● EXERCISE DESCRIPTION
Could the lines from the top of the material to the line that contains "로그인 (1383, 39)" be retyped exactly, both included and pictures omitted?

MATERIAL FOR THIS EXERCISE START

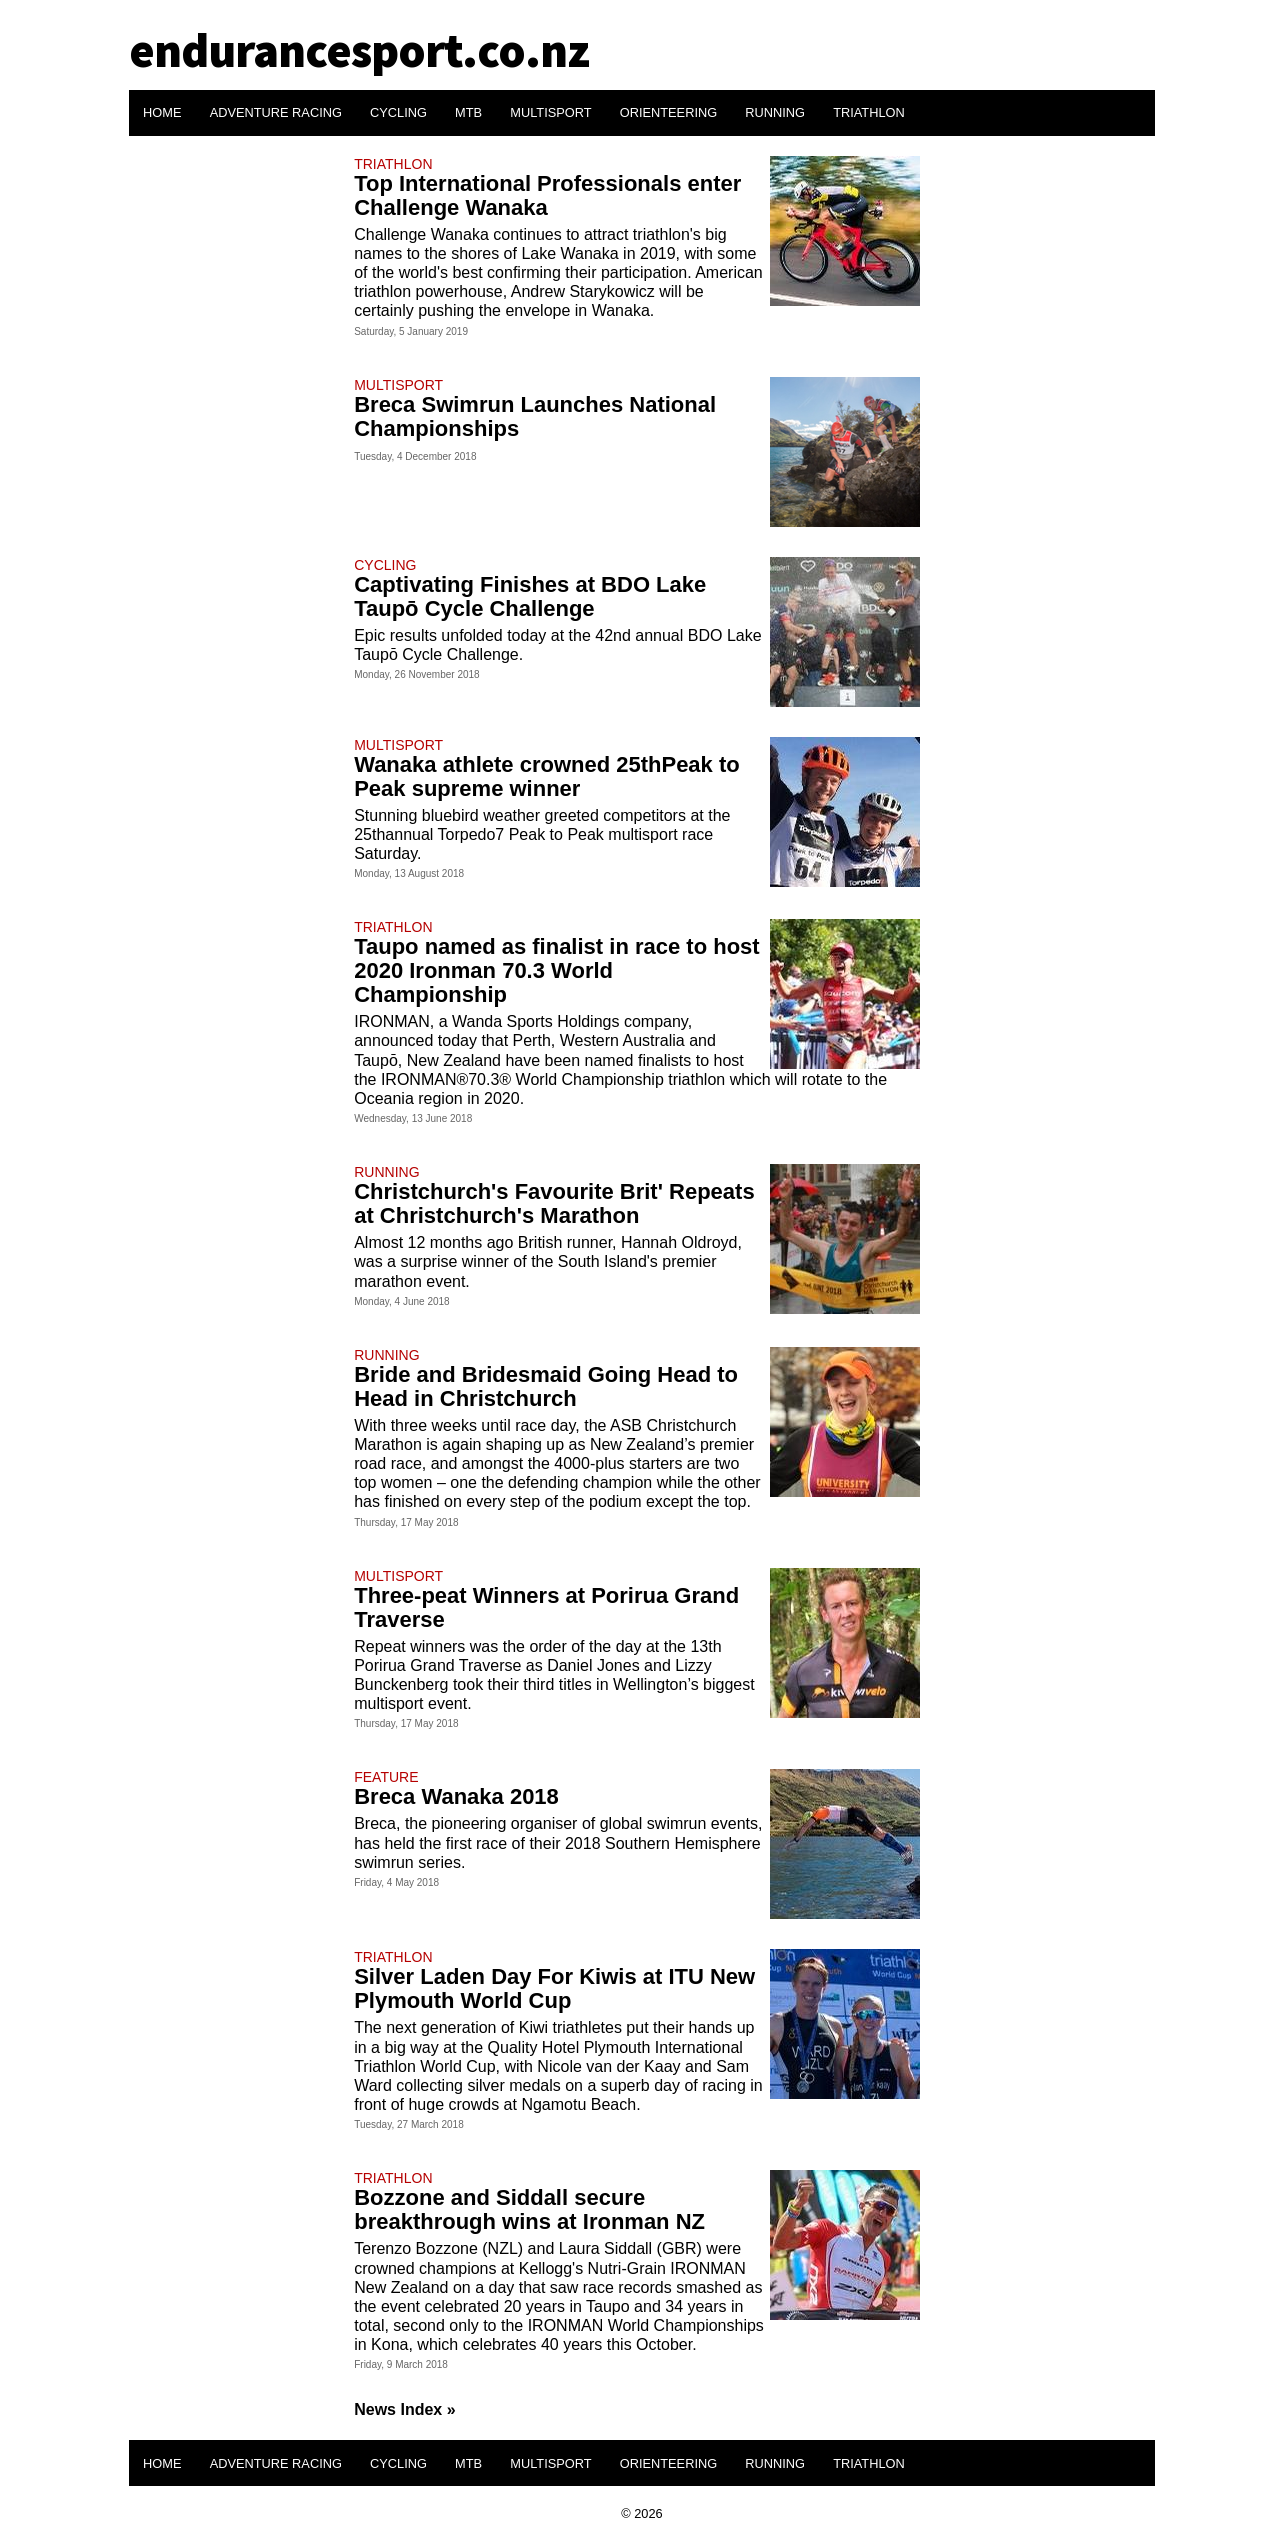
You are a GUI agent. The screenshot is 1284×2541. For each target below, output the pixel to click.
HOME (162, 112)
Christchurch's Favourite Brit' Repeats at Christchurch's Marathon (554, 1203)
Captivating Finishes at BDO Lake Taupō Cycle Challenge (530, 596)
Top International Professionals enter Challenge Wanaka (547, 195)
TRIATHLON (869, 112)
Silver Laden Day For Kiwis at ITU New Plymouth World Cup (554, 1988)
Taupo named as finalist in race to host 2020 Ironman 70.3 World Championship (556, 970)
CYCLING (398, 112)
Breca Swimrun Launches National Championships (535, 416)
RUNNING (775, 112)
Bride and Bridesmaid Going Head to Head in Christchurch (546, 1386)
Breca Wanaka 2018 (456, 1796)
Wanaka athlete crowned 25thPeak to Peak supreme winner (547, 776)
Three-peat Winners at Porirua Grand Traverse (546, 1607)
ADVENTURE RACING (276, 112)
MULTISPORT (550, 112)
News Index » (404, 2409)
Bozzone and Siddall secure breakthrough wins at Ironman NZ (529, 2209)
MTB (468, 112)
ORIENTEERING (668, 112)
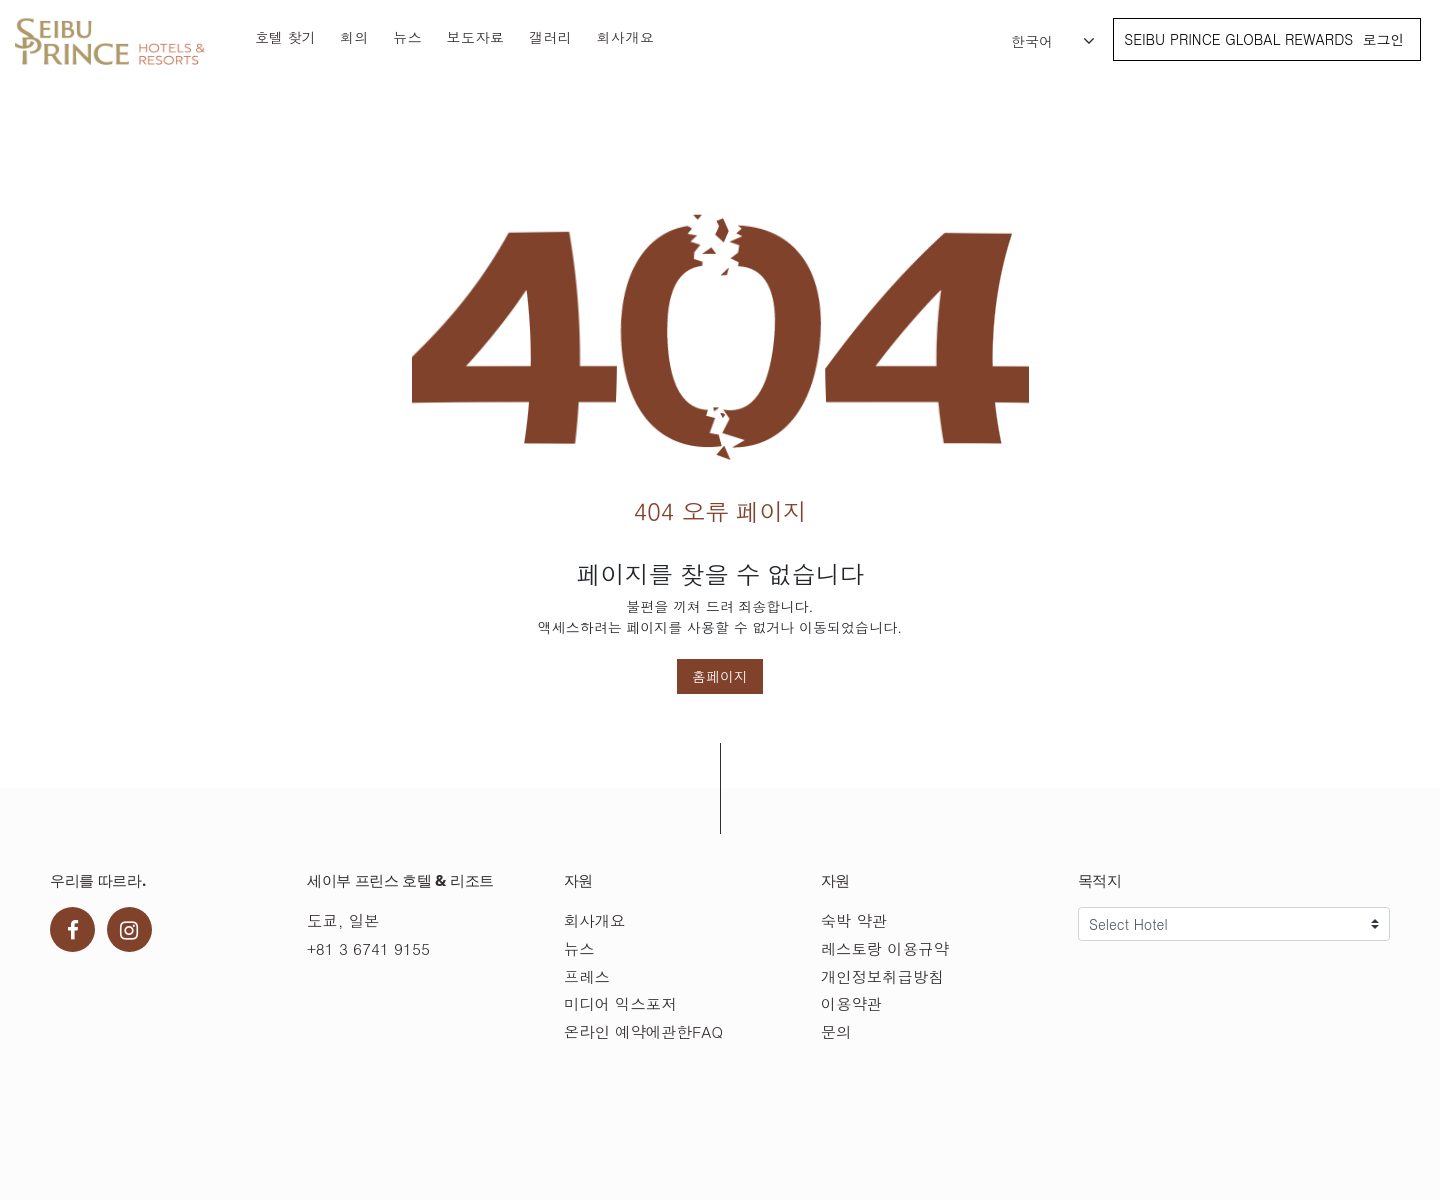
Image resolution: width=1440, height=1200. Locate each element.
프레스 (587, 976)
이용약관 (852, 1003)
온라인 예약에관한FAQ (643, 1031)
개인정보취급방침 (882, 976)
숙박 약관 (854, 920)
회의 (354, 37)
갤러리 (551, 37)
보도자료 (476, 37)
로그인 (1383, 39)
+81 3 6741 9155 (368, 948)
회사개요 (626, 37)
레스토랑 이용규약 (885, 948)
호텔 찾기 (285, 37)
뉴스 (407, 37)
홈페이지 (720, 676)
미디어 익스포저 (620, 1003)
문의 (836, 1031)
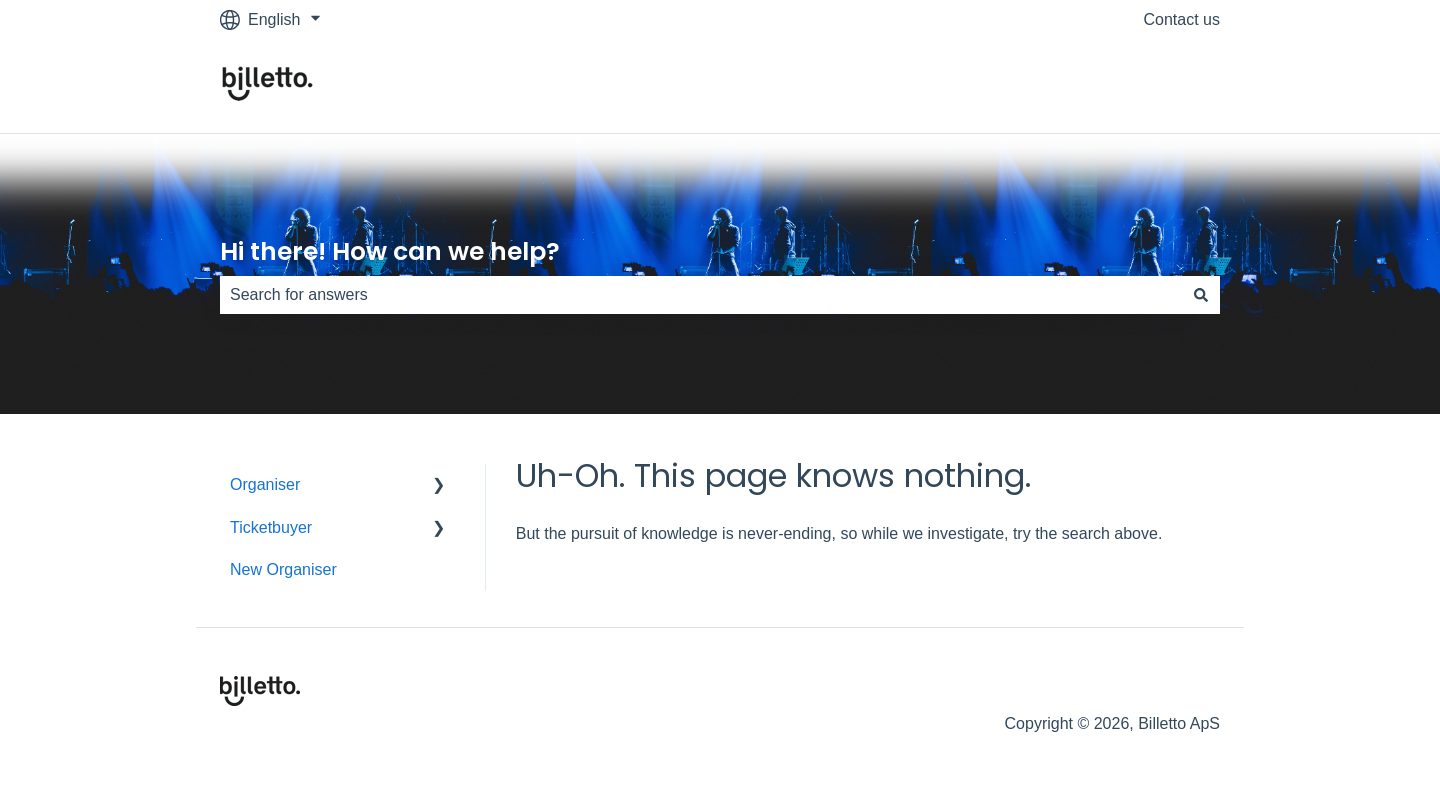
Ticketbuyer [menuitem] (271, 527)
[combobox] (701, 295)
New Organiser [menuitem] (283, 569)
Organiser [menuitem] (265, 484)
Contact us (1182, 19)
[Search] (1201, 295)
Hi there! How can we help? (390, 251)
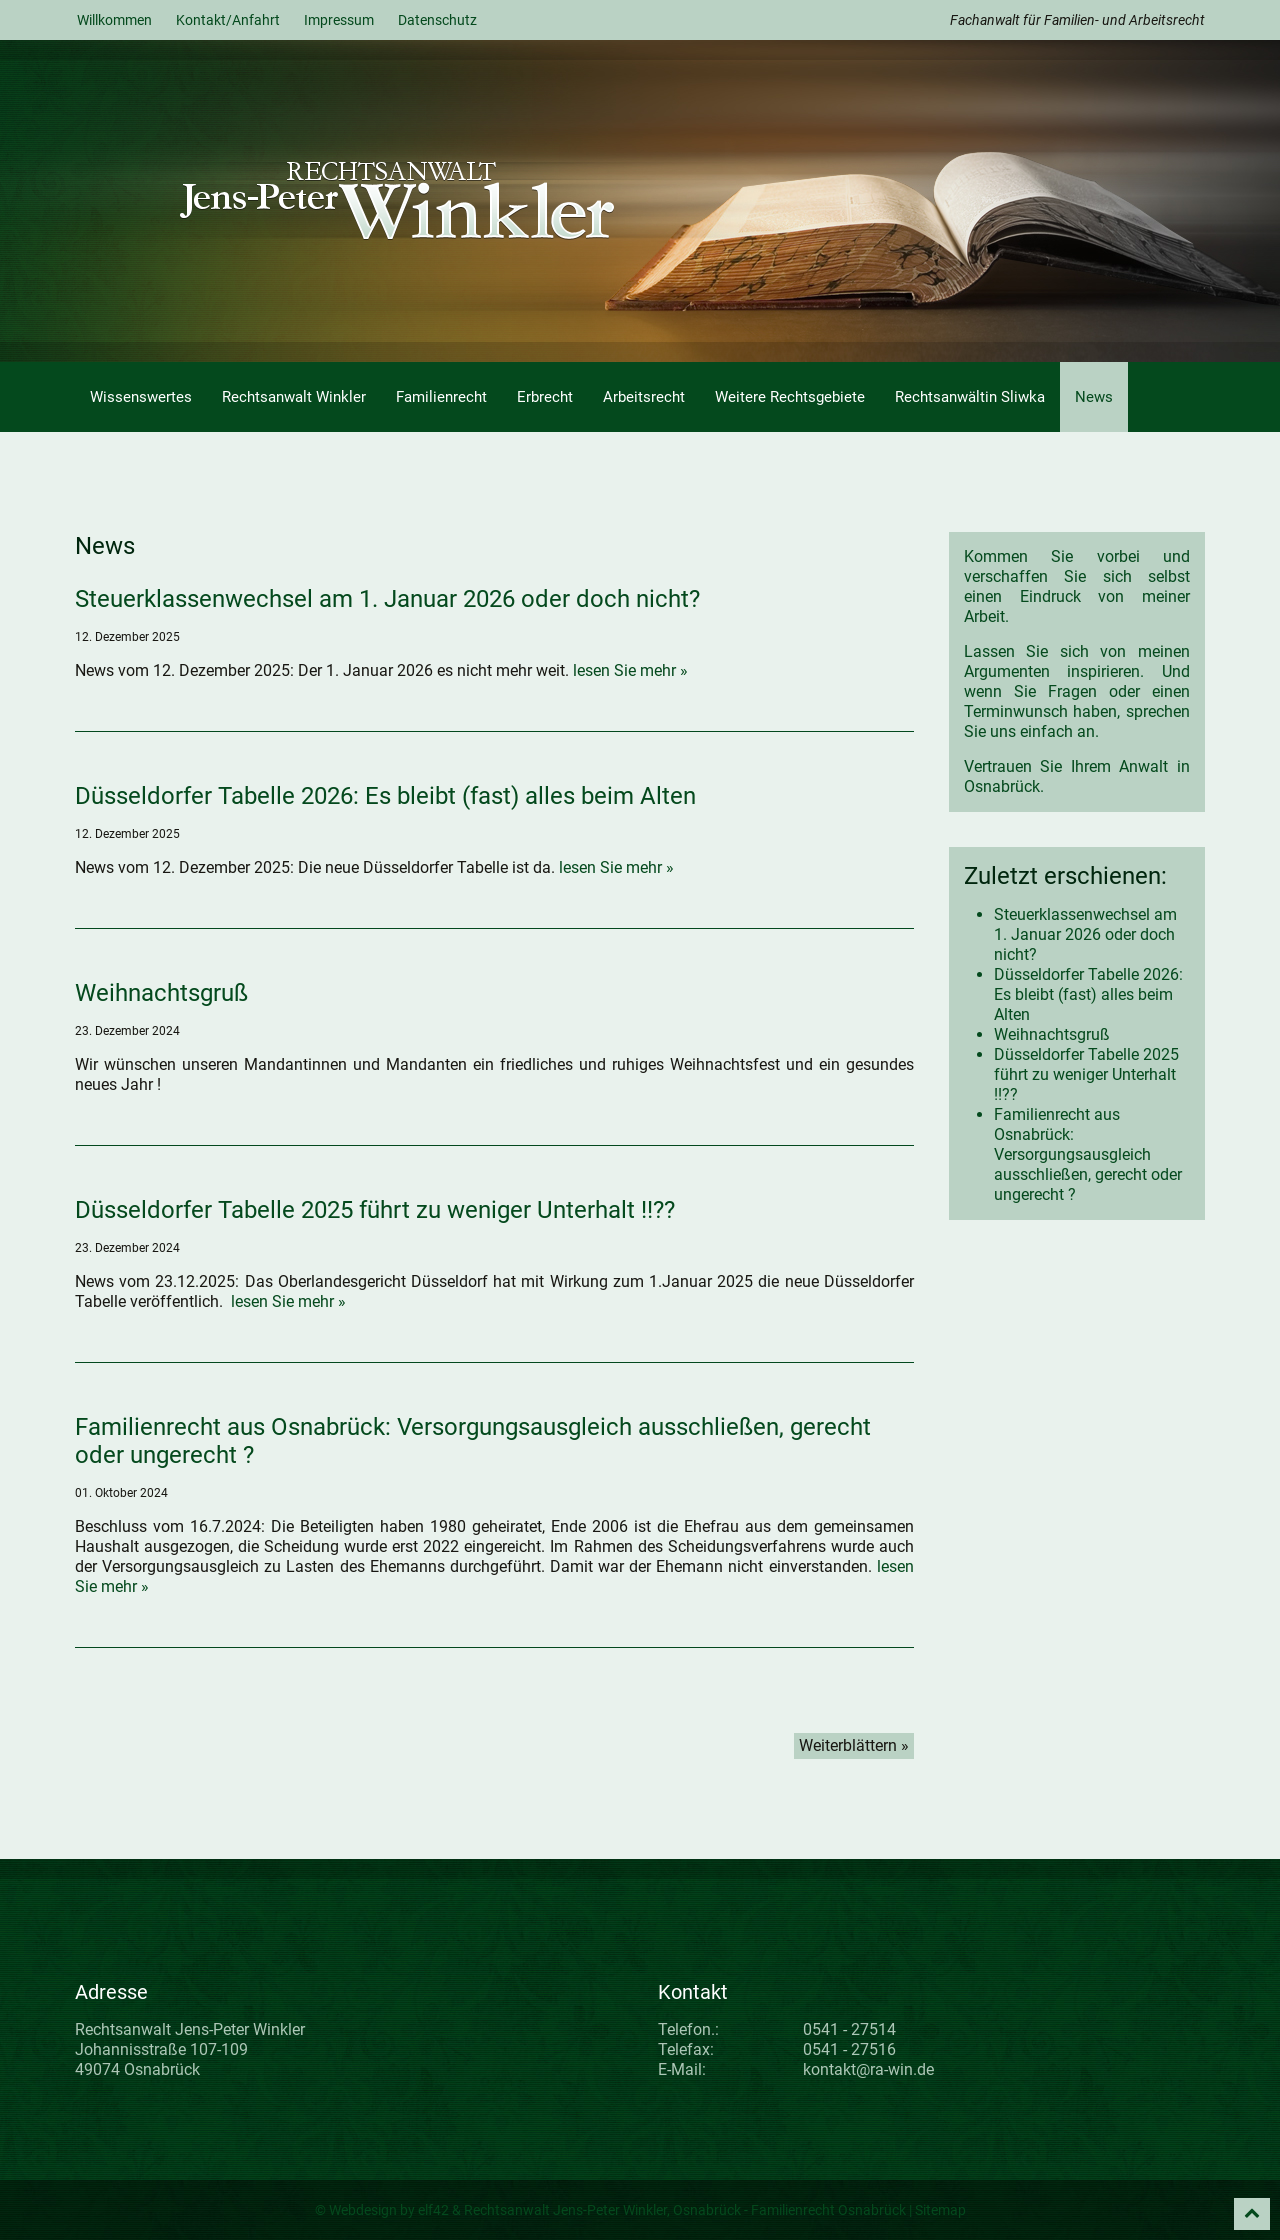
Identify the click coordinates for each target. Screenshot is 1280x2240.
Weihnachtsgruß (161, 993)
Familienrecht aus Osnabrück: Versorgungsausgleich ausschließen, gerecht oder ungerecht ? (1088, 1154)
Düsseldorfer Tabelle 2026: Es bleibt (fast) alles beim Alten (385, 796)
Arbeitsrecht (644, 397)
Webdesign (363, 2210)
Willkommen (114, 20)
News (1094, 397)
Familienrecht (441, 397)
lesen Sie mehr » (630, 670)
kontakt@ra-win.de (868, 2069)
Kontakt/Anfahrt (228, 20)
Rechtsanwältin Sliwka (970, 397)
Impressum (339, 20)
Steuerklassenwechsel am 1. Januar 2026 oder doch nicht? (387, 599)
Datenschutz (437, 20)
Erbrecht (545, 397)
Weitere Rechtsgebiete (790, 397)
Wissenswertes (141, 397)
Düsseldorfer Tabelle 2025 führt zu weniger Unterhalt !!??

MATERIAL FOR THIS EXERCISE END

● TASK ANSWER
You are a GUI agent. The screenshot is 1284×2541. For each target below, output the pixel to click.
HOME (162, 112)
Christchurch's Favourite Brit' Repeats at Christchurch's Marathon (554, 1203)
Captivating Finishes at BDO Lake Taupō Cycle Challenge (530, 596)
Top International Professionals enter Challenge Wanaka (547, 195)
TRIATHLON (869, 112)
Silver Laden Day For Kiwis at ITU New Plymouth World Cup (554, 1988)
Taupo named as finalist in race to host 2020 Ironman 70.3 World Championship (556, 970)
CYCLING (398, 112)
Breca Swimrun Launches National Championships (535, 416)
RUNNING (775, 112)
Bride and Bridesmaid Going Head to Head in Christchurch (546, 1386)
Breca Wanaka 2018 (456, 1796)
Wanaka athlete crowned 25thPeak to Peak supreme winner (547, 776)
Three-peat Winners at Porirua Grand Traverse (546, 1607)
ADVENTURE RACING (276, 112)
MULTISPORT (550, 112)
News Index » (404, 2409)
Bozzone and Siddall secure breakthrough wins at Ironman NZ (529, 2209)
MTB (468, 112)
ORIENTEERING (668, 112)
Image resolution: width=1440, height=1200. Locate each element.
프레스 (587, 976)
이용약관 (852, 1003)
온라인 예약에관한FAQ (643, 1031)
개인정보취급방침 (882, 976)
숙박 약관 (854, 920)
회의 (354, 37)
갤러리 (551, 37)
보도자료 (476, 37)
로그인 (1383, 39)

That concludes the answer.